Sally let him take it, but her thoughts weren’t really with him. His mention of the navy had been as effective at holing her defences as Germany’s torpedoes were at holing British ships. Now the unwanted thoughts she had thought successfully blocked were pouring in. And not just thoughts about Callum. She was acutely aware that the baby Callum had told her about would have been born by now. Her father’s child. Her half-brother or -sister. The child of betrayal and adultery.
No one in Olive’s household was more aware of the number of lives that had been lost than Sally. The newspaper lists of shipping losses were something she made herself avoid. After all, why should she worry about Callum when he didn’t mean anything to her any more? She had been out on several dates with George now, and she enjoyed his company. They shared similar tastes in music, both great admirers of Dame Myra Hess and her lunchtime piano recitals at the National Gallery, preferring to attend a concert rather than go out dancing, just as they preferred the theatre to the cinema. George had a good sense of humour, and a manner that made Sally believe that he had the makings of a first-class consultant, although she knew that ultimately his plans were to return to New Zealand and follow in his father’s footsteps as a GP. George hadn’t said anything to her about them putting their friendship on a ‘going steady’ basis, but Sally suspected that he would. And if he did, what would she say to him, Sally asked herself as she entered the hospital, ready to start night duty.

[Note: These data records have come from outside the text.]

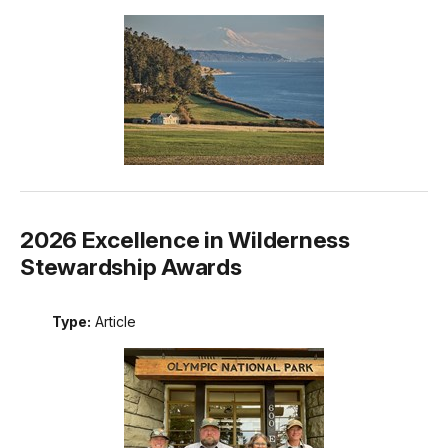
2026 Excellence in Wilderness
Stewardship Awards
Type:
Article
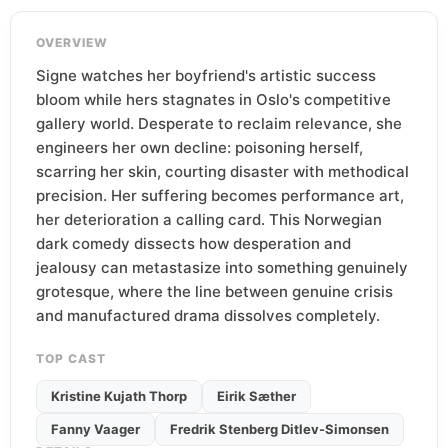
OVERVIEW
Signe watches her boyfriend's artistic success
bloom while hers stagnates in Oslo's competitive
gallery world. Desperate to reclaim relevance, she
engineers her own decline: poisoning herself,
scarring her skin, courting disaster with methodical
precision. Her suffering becomes performance art,
her deterioration a calling card. This Norwegian
dark comedy dissects how desperation and
jealousy can metastasize into something genuinely
grotesque, where the line between genuine crisis
and manufactured drama dissolves completely.
TOP CAST
Kristine Kujath Thorp
Eirik Sæther
Fanny Vaager
Fredrik Stenberg Ditlev-Simonsen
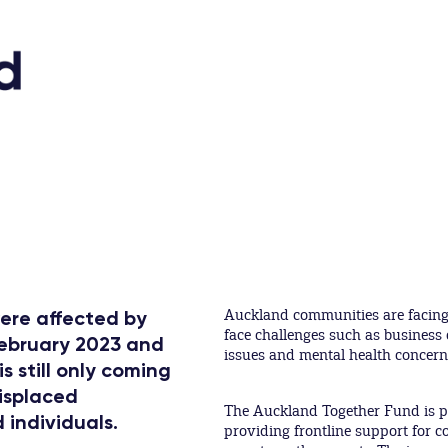
Auckland communities are facing 
ere affected by
face challenges such as business 
February 2023 and
issues and mental health concern
s still only coming
displaced
The Auckland Together Fund is p
 individuals.
providing frontline support for 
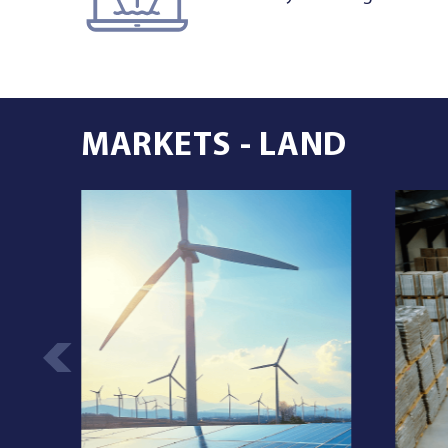
MARKETS - LAND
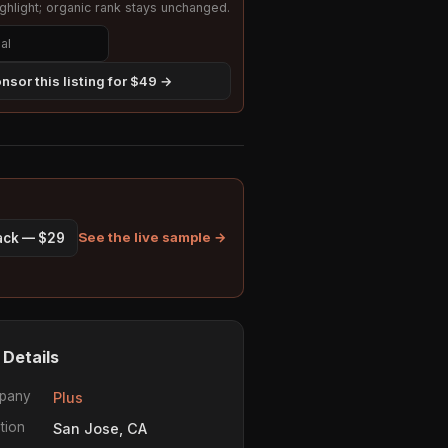
hlight; organic rank stays unchanged.
nsor this listing for $49 →
See the live sample →
pack — $29
 Details
pany
Plus
tion
San Jose, CA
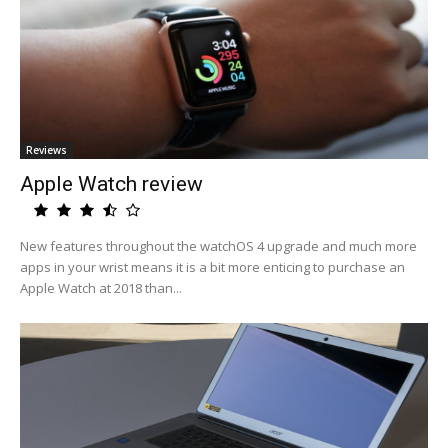
Reviews
Apple Watch review
New features throughout the watchOS 4 upgrade and much more
apps in your wrist means it is a bit more enticing to purchase an
Apple Watch at 2018 than...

Sally exhaled painfully. The truth was that she liked George, but she didn’t think that right now, with a war on, was the time to get involved in a serious relationship. She had seen the strain and anxiety on the faces of those girls who had serious boyfriends, fiancés and husbands. She’d miss his friendship if she turned him down and he left her life, she knew, but was she really ready to start going steady?